Justice Makarau also said that "the place and role of the judiciary in this country is under-appreciated".

The Judge President is right in saying that the judiciary should not be reduced to begging the state for sustenance. A self-respecting judiciary cherishes its independence from state intervention and intrusion and also from the general public. In its discharge of duty the judiciary should never be seen to be beholden to the state lest it becomes an extension of the executive. The current Judicial Services Commission offers a wafer-thin buffer to judicial independence. If anything, judges are no different from our poorly equipped ordinary civil servants.

The political establishment in Zimbabwe would very much love to have a suborned judiciary which comes to politicians begging bowl in hand. A weakened judiciary is an essential ingredient for a government on a mission to subvert human rights. The breakdown of systems at the courts makes them less attractive as institutions where people go to seek justice. There are lengthy delays in the conclusion of both civil and criminal cases. Justice Makarau — on a visit to the Remand Prison in Harare Central last year — discovered hundreds of inmates festering in filthy cells without trial.

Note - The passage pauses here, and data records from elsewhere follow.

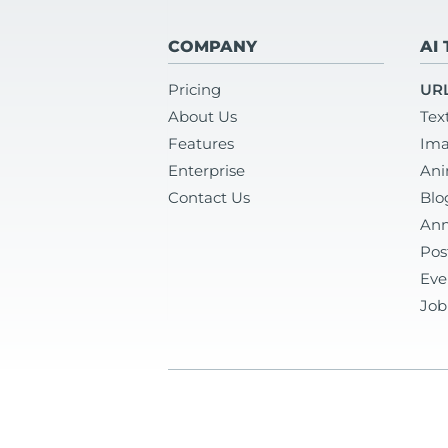
COMPANY
AI
Pricing
URL
About Us
Tex
Features
Ima
Enterprise
Ani
Contact Us
Blo
Ann
Pos
Eve
Job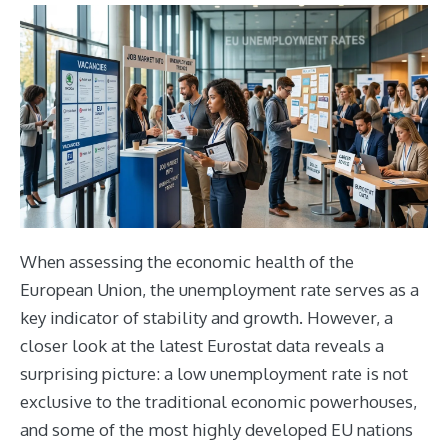
When assessing the economic health of the
European Union, the unemployment rate serves as a
key indicator of stability and growth. However, a
closer look at the latest Eurostat data reveals a
surprising picture: a low unemployment rate is not
exclusive to the traditional economic powerhouses,
and some of the most highly developed EU nations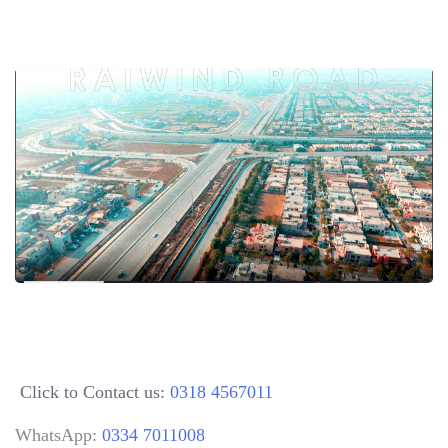
Click to Contact us:
0318 4567011
WhatsApp:
0334 7011008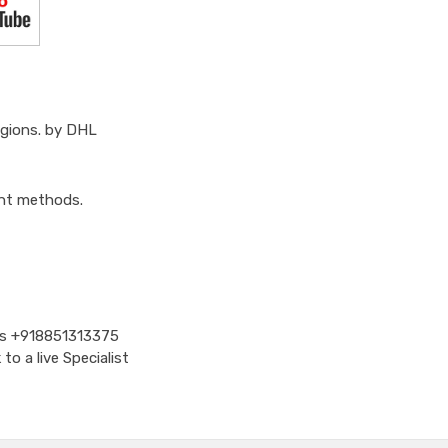
egions. by DHL
ent methods.
Us
+918851313375
o a live Specialist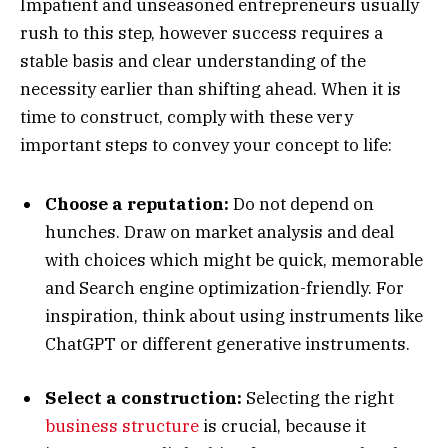
Impatient and unseasoned entrepreneurs usually
rush to this step, however success requires a
stable basis and clear understanding of the
necessity earlier than shifting ahead. When it is
time to construct, comply with these very
important steps to convey your concept to life:
Choose a reputation:
Do not depend on
hunches. Draw on market analysis and deal
with choices which might be quick, memorable
and Search engine optimization-friendly. For
inspiration, think about using instruments like
ChatGPT or different generative instruments.
Select a construction:
Selecting the right
business structure
is crucial, because it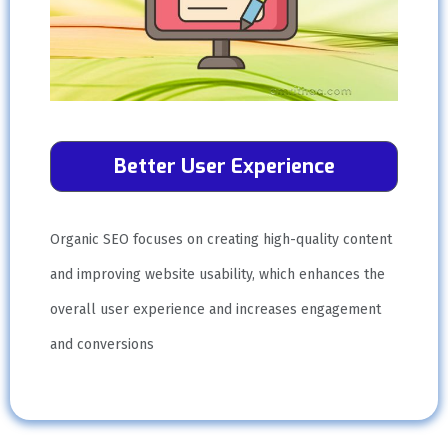
Better User Experience
Organic SEO focuses on creating high-quality content
and improving website usability, which enhances the
overall user experience and increases engagement
and conversions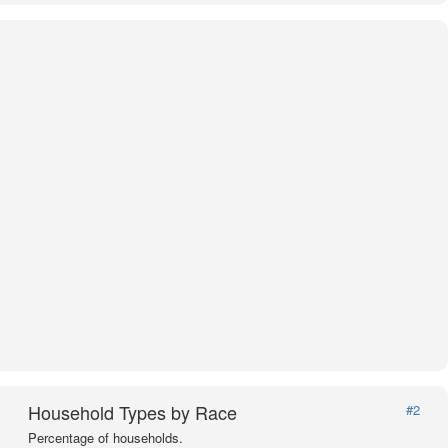
Household Types by Race
#2
Percentage of households.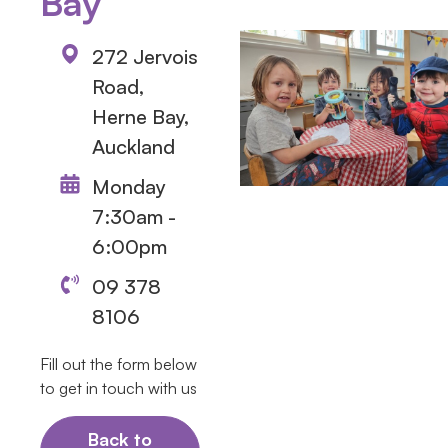
Bay
272 Jervois
Road,
Herne Bay,
Auckland
Monday
7:30am -
6:00pm
09 378
8106
Fill out the form below
to get in touch with us
Back to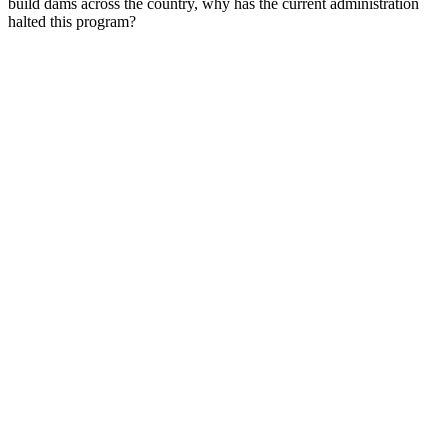
build dams across the country, why has the current administration
halted this program?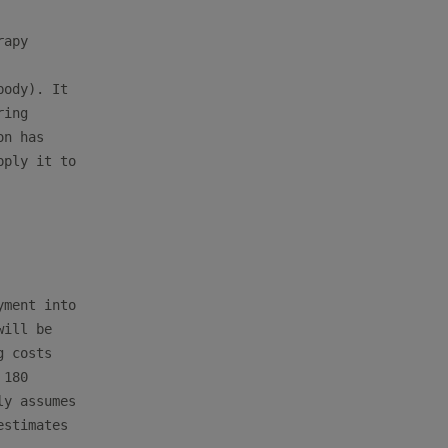
apy

ody). It

ing

n has

ply it to

ment into

ill be

 costs

180

y assumes

stimates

Her exercise of judicial activism by clearing the overcrowded cells was immediately attacked by Home Affairs minister Kembo Mohadi who accused the judiciary of abetting criminal activity in the country. The absence of a response from the judiciary following these slanderous executive pronouncements is emblematic of the government's perception of the Bench. Judges should partner with the executive in the assault on human liberties, Mohadi's statement seemed to suggest. This explains why the police — in cases challenging the land reform — stubbornly refused to enforce orders from the courts on the pretext that the issues at stake were political.

The purge of the judiciary and the execution of the land reform was therefore no coincidence. The government wanted a pliant Bench that would not erect a legal blockade to its designs. And it was prepared to pay for acquiescence with land grants. Even today, the Zanu PF government is keen to have a judiciary that serves its narrow political interests rather than upholding the rights of Zimbabweans as set out in the constitution's Declaration of Rights.

Upon his resignation from the Bench, Justice Michael Gillespie in 2001 aptly captured the state of affairs in the judiciary.

"I cannot sit as an effective and independent member of this Bench," he said. "The executive has contrived to politicise the Bench. A judge . . . who finds himself in the position where he is called upon to administer the law only as against political opponents of the government and not against government supporters, faces the challenge to his conscience."

It is clear money alone is not the problem. There is a need for principled leadership and independent judgements in our courts if Zimbabwe is to recover its respect for the rule of law.